Tharsis bulge and Elysium basin regions on Mars feature ancient, cone-shaped volcanoes measuring 500 km wide by 25 km high, such as Olympus Mons pictured here which looms 16 km above its surroundings and covers more area than Texas itself! Olympus Mons is located within Hesperian belt in northern part of Mars as a so-called hotspot volcano.
5. Ice Caps
Mars’ north and south polar caps grow thicker each winter, adding layers of frozen carbon dioxide ice approximately one meter (three feet) thick. This layer stands in stark contrast to water ice that fluctuates throughout the year due to winds; additionally, their surfaces feature pits, cracks and knobs similar to cottage cheese due to the Coriolis effect, which causes fluids on different parts of planet to rotate differently.
At the north polar cap lies an expansive layer of dry ice that covers more than six miles (10 kilometers). This dry ice, composed of fluffy-textured ice particles, seems to have formed from air containing 95% carbon dioxide. Conversely, at the south polar cap lies predominantly water ice; however, two meters (6 feet) thick carbon dioxide ice has also formed on this expanse of land ice. Both caps also fluctuate seasonally affecting their surroundings as they change shape.

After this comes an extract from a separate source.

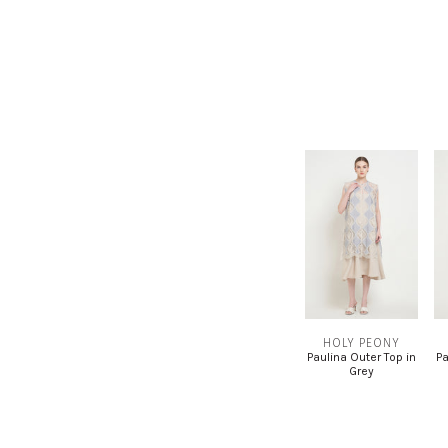
HOLY PEONY
Paulina Outer Top in
Pa
Grey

Researchers using the Mars Express spacecraft have examined radar data to analyze the shape and distribution of an ice cap on Mars, searching for subglacial water sources. Their analyses show that its northern polar cap contains eight times more deuterium-enriched ice than Earth’s oceans do – evidence suggesting a much deeper ocean was once covered by it.
Researchers also used satellite laser-altimeter measurements to observe the top surface of an ice cap, finding that its undulations corresponded with computer models showing how an overlying body of liquid water might alter the shape of an underlying ice sheet.